Work instructions: You are asked to filter the data below and copy every line holding "school".

Given records:

╔══

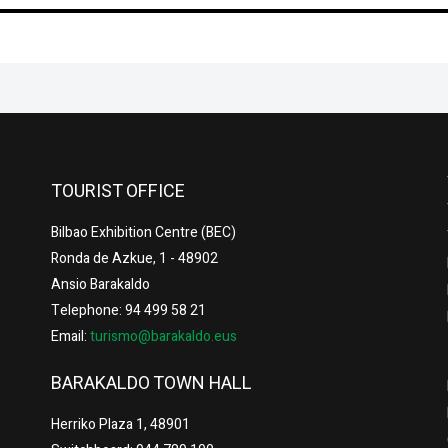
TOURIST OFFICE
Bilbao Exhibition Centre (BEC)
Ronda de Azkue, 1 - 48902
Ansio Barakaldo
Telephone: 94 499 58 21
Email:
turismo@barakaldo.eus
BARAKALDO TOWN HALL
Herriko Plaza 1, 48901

╚══
╔══

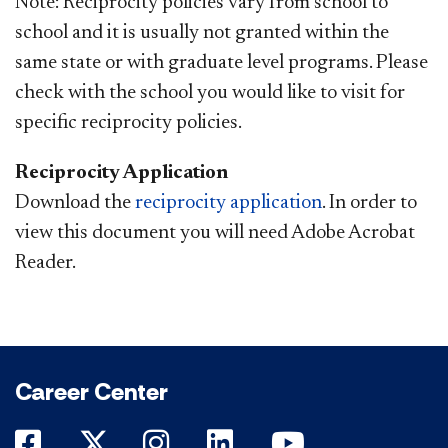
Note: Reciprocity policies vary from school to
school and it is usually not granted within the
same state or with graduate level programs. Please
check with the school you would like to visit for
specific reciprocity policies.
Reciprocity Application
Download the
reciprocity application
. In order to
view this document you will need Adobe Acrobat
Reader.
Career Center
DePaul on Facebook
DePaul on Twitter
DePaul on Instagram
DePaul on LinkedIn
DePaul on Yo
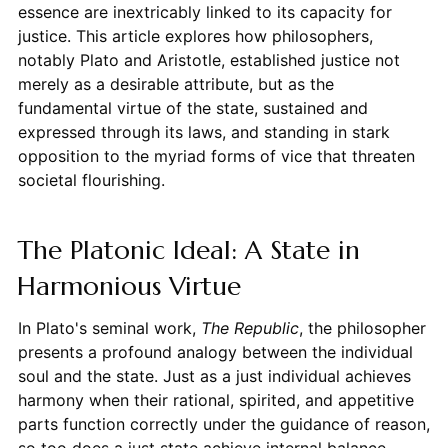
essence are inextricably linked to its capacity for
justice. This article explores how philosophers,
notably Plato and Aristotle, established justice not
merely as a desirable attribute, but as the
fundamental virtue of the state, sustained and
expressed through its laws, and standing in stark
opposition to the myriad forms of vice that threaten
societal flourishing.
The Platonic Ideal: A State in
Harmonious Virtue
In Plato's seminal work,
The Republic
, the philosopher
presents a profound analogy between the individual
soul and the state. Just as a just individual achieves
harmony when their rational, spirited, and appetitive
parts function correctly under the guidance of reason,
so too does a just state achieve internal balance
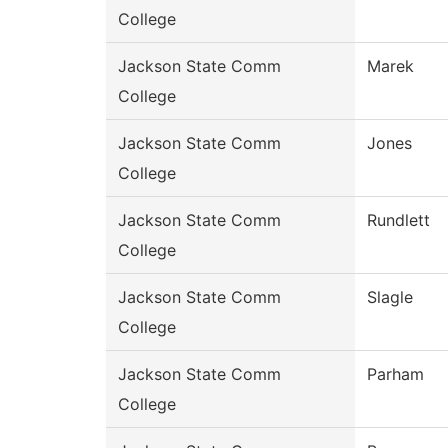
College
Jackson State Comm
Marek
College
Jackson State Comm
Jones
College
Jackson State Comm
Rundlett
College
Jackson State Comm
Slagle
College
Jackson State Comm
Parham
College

╚══
╔══

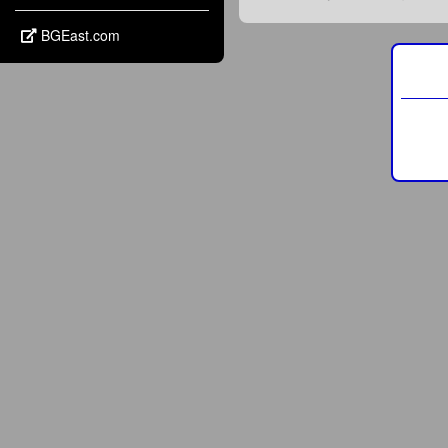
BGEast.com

╚══

The answer:
Note: Reciprocity policies vary from school to
school and it is usually not granted within the
check with the school you would like to visit for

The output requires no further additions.